Address
- 75 Greenwood Heights Drive Eureka, California, 95503 United States

District information
- Type: Public
- Grades: K–8
- NCES District ID: 0614520

Students and staff
- Students: 323
- Teachers: 15.0 (FTE)
- Staff: 19.13 (FTE)
- Student–teacher ratio: 21.53

Other information
- Website: www.freshwatersd.org

= Freshwater Elementary School District =

School district in California, United States

The Freshwater Elementary School District has two schools located about 5 miles northeast of Eureka, California, in unincorporated Freshwater. The district oversees public education through grade 8, in a portion of west central Humboldt County, California. Generally the area served includes students who live, in addition to portions of Freshwater and Kneeland, in all of the unincorporated community of Indianola, and unincorporated neighborhoods between these and the northeast limit of the City of Eureka.

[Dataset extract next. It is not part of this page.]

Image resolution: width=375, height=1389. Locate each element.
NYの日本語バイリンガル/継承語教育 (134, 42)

The district operates Freshwater Elementary School, a K-6 public school, and Freshwater Charter Middle School for seventh and eighth graders, both of which are on the same site. The original school was a one-room schoolhouse dating from the late 19th-century. In the 1920s, a two-room all wood construction school was built. A new, modern, ten room school was built in 1952 and has been renovated and expanded several times since.

The school board consists of five members:
- Mike Haley
- Dustin Owens
- John Wegis
- Rebecca Baugh
- Audrey Dieker

The superintendent/principal is Sinon Talty, with a part-time vice-principal, Suzanne Nickols. These administrators oversee both schools on the site.

==Freshwater Elementary School==
The primary operation and largest school operated by the district is a rural K-6 public school located 5 miles northeast of Eureka, California. The school setting is on a large parcel among redwood trees and includes expansive areas for recreation and appreciation for nature of the California North Coast. There are 19 teachers and 31 staff which support the education of 271 students. The district modernized 10 classrooms in 2003 and recently finished building two new classrooms, a band room and a large community gym to augment a smaller multi-purpose building and gym that has existed since the most recent school was built on the site in 1952.

==Freshwater Charter Middle School==
The district developed and operates a charter school for seventh and eighth graders on the same site as the Elementary school. Four staff in the district are solely responsible for educating students in this setting, which prepares students to advance to high school.